Cobalt wrote:
Why must the EU always stick it's nose in to everything even if only to try and fix what isn't broken.
Why are they doing this anyway? What is the point?
Or is it just because no one else gets an opt-out and they don't like it when things aren't all the same everywhere...
The opt-outs aren't worth much. You opt in or out of the EU. There's the other option of opting in and only doing what suits you. This takes politicians who will dig their heels in to fight their corner. If you have politicians who are highly enthusiastic about The Project, no matter what they say, you can forget that.
It's not just the EU either. Successive governments here have shown a willingness to concoct laws to ban this and that, which sound as if they are taking some problem of the day seriously, but which haven't been thought through and really do nothing much at all. In many cases, had the existing body of law been enforced properly, there would have been no need for new laws. I also think that the public and certainly the papers, rather like the idea that when something happens, like a spate of children attacked by dogs, there's a law banning whatever and that solves the problem with no further thought.
Then there has been the tendency of the Labour government to enact laws as a 'mark in the sand'. It seems to me that purpose of laws is to be clearly understood and obeyed and address a problem, not a potential problem or a non-problem, and not as a vague statement of how the government would like people to behave.
Then we have things like the health and safety culture which I suppose comes from the EU, but which has been taken up enthusiastically here. That something is potentially dangerous, whether or not it's an appreciable problem in reality, trumps all other considerations and leads to another clutter of regulations, which complicate and make things more expensive, but don't solve any problems. I'm thinking of part P of the Building regulations making it illegal for unqualified people to do domestic electrical installations. The annual number of deaths from fixed wiring had been a very low and fairly constant for many years. There just wasn't a problem.
Actually, it's a mistake to see the EU as a foreign power imposing itself. Our politicians have played a huge role in shaping it. They take up things which have come from the EU, but which they've pushed for, and embellish them. You don't have to look far for examples.

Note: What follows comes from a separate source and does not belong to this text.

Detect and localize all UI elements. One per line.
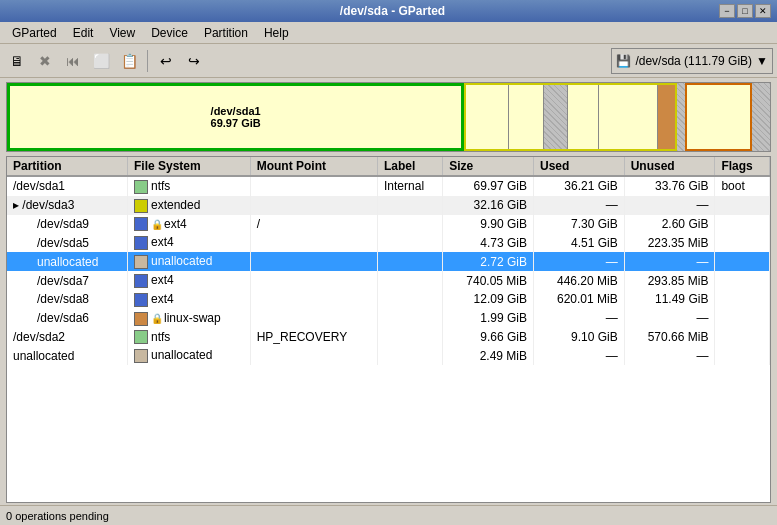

Lastly, I don't think you can blame the EU for being what it is, which is an state, or embryonic state, effectively controlled by bureaucrats with no proper democratic control. It is the intention to create a state, and what do you expect civil servants to do, left to themselves, but to concoct extra things to be administered? Bureaucrats doing things for bureaucrats with no reference to anything else.
I'd say the thinking of the EU was very much in line with the meddlesome nature and belief that government regulation can and should deal with every issue, that governments in this country have had increasingly for decades.